Current MICA missiles, available in both infrared (IR) and radio frequency (RF) variants, fall short of the expected range for modern BVRAAMs, maxing out at 80 km. While the ultra-long-range Meteor reigns supreme with its 200+ km reach, its hefty price tag makes it a costly option. MICA-NG aims to strike a balance, delivering a whopping 160 km range at a significantly lower price point.

To achieve this impressive range, MBDA is harnessing a revolutionary double-pulse rocket motor. This innovative technology provides an extra burst of energy during the final phase of the missile’s flight, boosting its maneuverability and enhancing its ability to intercept fast-moving targets at extended distances.

However, MICA-NG isn’t the only contender in the ring. India’s own DRDO-developed Astra MkI already boasts a range exceeding 110 km, outperforming the current MICA. And even more firepower is on the horizon with the planned Astra MkII, aiming to match MICA-NG’s 160 km range.

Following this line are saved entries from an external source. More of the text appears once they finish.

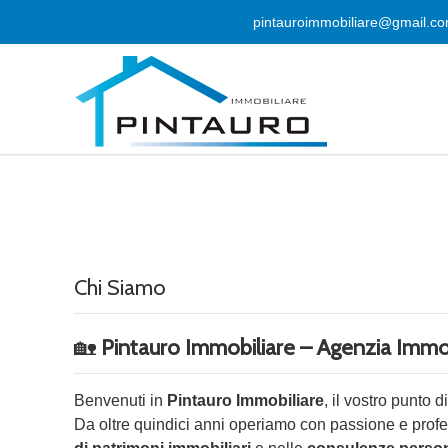
pintauroimmobiliare@gmail.c
Chi Siamo
🏡
Pintauro Immobiliare – Agenzia Immob
Benvenuti in
Pintauro Immobiliare
, il vostro punto d
Da oltre quindici anni operiamo con passione e profe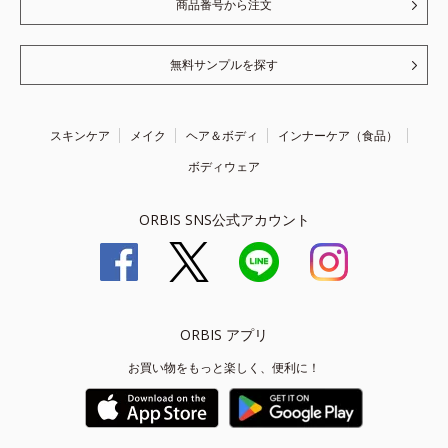
商品番号から注文
無料サンプルを探す
スキンケア
メイク
ヘア＆ボディ
インナーケア（食品）
ボディウェア
ORBIS SNS公式アカウント
ORBIS アプリ
お買い物をもっと楽しく、便利に！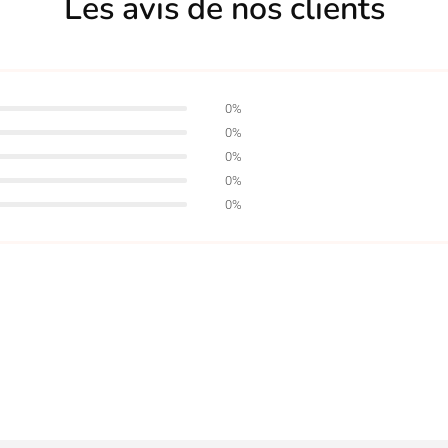
Les avis de nos clients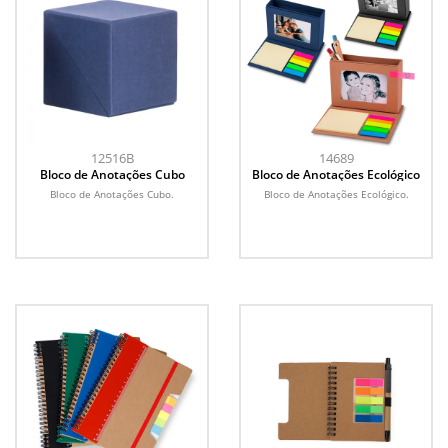
12516B
14689
Bloco de Anotações Cubo
Bloco de Anotações Ecológico
Bloco de Anotações Cubo.
Bloco de Anotações Ecológico.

So, where does this leave MBDA’s offering? MICA-NG’s appeal lies in its combination of extended range, cost-effectiveness, and compatibility with existing Rafale jets. Moreover, MBDA has explicitly stated its intention to prioritize existing MICA users like India when the missile is ready.

With trials set to begin soon and development slated for completion by 2026, the BVRAAM battleground is about to witness a new entry. Whether MICA-NG can carve out a niche for itself, particularly against India’s growing missile prowess, remains to be seen. One thing’s for sure: the skies are about to get a whole lot more competitive.